YOUR GOAL> Copy out, from the entries below, each line that holds the string "root".

[[ SOURCE MATERIAL, beginning ]]

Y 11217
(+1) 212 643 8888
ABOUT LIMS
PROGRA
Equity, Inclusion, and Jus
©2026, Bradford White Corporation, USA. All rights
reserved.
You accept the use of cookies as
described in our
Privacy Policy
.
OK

[[ SOURCE MATERIAL, end ]]
[[ SOURCE MATERIAL, beginning ]]

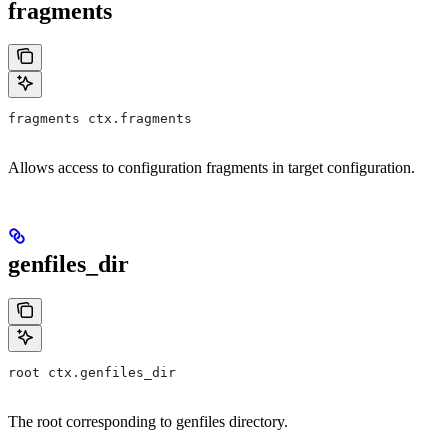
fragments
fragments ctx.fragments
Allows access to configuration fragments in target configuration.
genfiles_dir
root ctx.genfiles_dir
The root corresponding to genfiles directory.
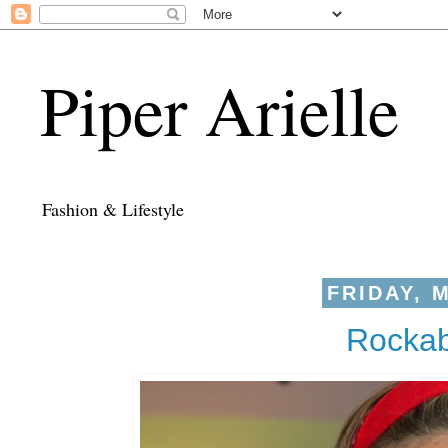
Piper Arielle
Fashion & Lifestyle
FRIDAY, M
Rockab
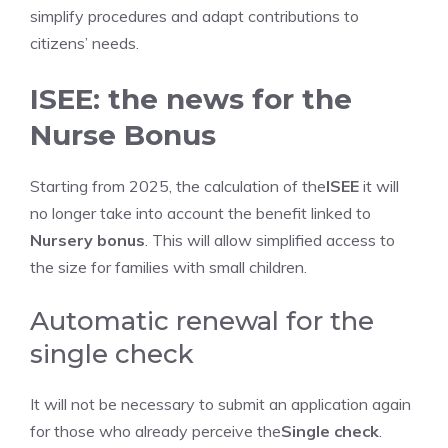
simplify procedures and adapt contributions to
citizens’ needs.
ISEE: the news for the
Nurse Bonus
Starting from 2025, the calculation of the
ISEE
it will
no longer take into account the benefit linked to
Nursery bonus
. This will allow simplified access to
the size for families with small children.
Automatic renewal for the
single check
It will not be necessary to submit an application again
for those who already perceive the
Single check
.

[[ SOURCE MATERIAL, end ]]

REPLY TO THE TASK>
root ctx.genfiles_dir
The root corresponding to genfiles directory.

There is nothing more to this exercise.